→ Material provided
+-------+
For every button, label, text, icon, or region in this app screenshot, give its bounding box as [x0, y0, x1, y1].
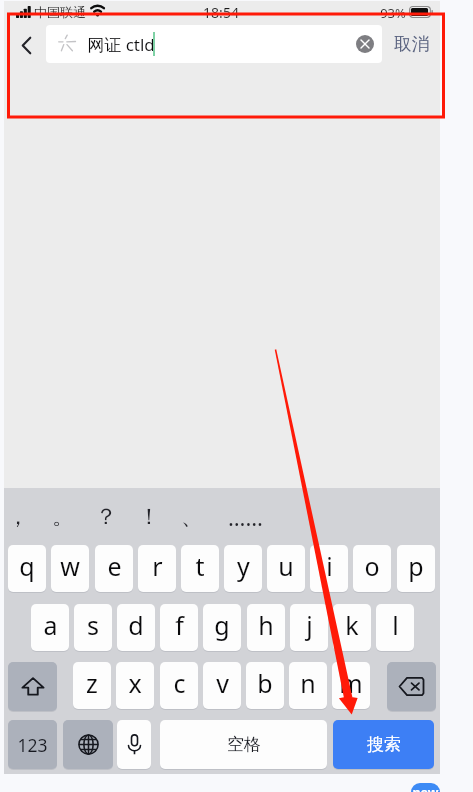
staticText: k [345, 608, 359, 642]
button[interactable]: h [247, 604, 285, 651]
staticText: ， [7, 503, 29, 531]
staticText: 18:54 [203, 3, 239, 22]
other: Backspace [399, 677, 424, 696]
button[interactable]: v [203, 662, 241, 709]
button[interactable]: y [224, 545, 262, 592]
button[interactable]: u [267, 545, 305, 592]
staticText: 、 [181, 503, 203, 531]
button[interactable]: Clear text [352, 31, 378, 57]
staticText: 空格 [227, 734, 261, 755]
staticText: 搜索 [367, 734, 401, 755]
button[interactable]: p [397, 545, 435, 592]
button[interactable]: Voice input [117, 720, 151, 769]
staticText: t [195, 549, 205, 583]
button[interactable]: q [8, 545, 46, 592]
staticText: 网证 ctld [87, 33, 155, 56]
staticText: 93% [380, 4, 406, 22]
button[interactable]: ？ [85, 501, 127, 533]
staticText: d [128, 608, 144, 642]
button[interactable]: Backspace [387, 662, 436, 711]
button[interactable]: x [116, 662, 154, 709]
button[interactable]: z [73, 662, 111, 709]
staticText: 。 [52, 503, 74, 531]
staticText: z [86, 666, 98, 700]
button[interactable]: 搜索 [333, 720, 434, 769]
staticText: f [175, 608, 184, 642]
button[interactable]: l [376, 604, 414, 651]
button[interactable]: 空格 [160, 720, 327, 769]
button[interactable]: s [74, 604, 112, 651]
button[interactable]: Back [8, 26, 44, 64]
staticText: v [216, 666, 229, 700]
staticText: 123 [17, 733, 48, 757]
staticText: g [214, 608, 230, 642]
staticText: c [173, 666, 186, 700]
button[interactable]: b [246, 662, 284, 709]
button[interactable]: i [310, 545, 348, 592]
staticText: x [128, 666, 142, 700]
staticText: n [300, 666, 316, 700]
button[interactable]: r [138, 545, 176, 592]
button[interactable]: new [411, 783, 440, 792]
button[interactable]: a [31, 604, 69, 651]
staticText: s [87, 608, 99, 642]
button[interactable]: f [160, 604, 198, 651]
button[interactable]: o [353, 545, 391, 592]
button[interactable]: 取消 [387, 26, 435, 62]
staticText: a [43, 608, 58, 642]
button[interactable]: g [203, 604, 241, 651]
button[interactable] [8, 662, 57, 711]
staticText: 中国联通 [34, 4, 86, 20]
staticText: m [339, 666, 363, 700]
button[interactable]: 123 [8, 720, 57, 769]
button[interactable]: e [95, 545, 133, 592]
staticText: w [60, 549, 80, 583]
staticText: j [306, 608, 313, 642]
button[interactable]: …… [224, 501, 266, 533]
button[interactable]: k [333, 604, 371, 651]
button[interactable]: ， [0, 501, 39, 533]
staticText: l [392, 608, 399, 642]
button[interactable]: w [51, 545, 89, 592]
other: Voice input [127, 734, 142, 755]
button[interactable]: 、 [171, 501, 213, 533]
staticText: 取消 [394, 33, 429, 55]
staticText: …… [228, 502, 263, 532]
staticText: ！ [138, 503, 160, 531]
staticText: o [364, 549, 380, 583]
button[interactable]: c [160, 662, 198, 709]
button[interactable]: m [332, 662, 370, 709]
staticText: i [326, 549, 333, 583]
staticText: e [107, 549, 122, 583]
button[interactable]: j [290, 604, 328, 651]
staticText: r [152, 549, 163, 583]
button[interactable]: 网证 ctld [46, 25, 382, 63]
button[interactable]: d [117, 604, 155, 651]
button[interactable]: t [181, 545, 219, 592]
staticText: y [237, 549, 250, 583]
staticText: b [257, 666, 273, 700]
staticText: h [258, 608, 274, 642]
button[interactable]: 。 [42, 501, 84, 533]
staticText: new [412, 784, 439, 792]
staticText: q [19, 549, 35, 583]
button[interactable]: n [289, 662, 327, 709]
button[interactable]: Switch language [63, 720, 113, 769]
button[interactable]: ！ [128, 501, 170, 533]
other: Switch language [78, 734, 99, 755]
staticText: p [408, 549, 424, 583]
staticText: u [278, 549, 294, 583]
staticText: ？ [95, 503, 117, 531]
+-------+
Return each line of the data that contains the string "Backspace".

→ Response below
other: Backspace [399, 677, 424, 696]
button[interactable]: Backspace [387, 662, 436, 711]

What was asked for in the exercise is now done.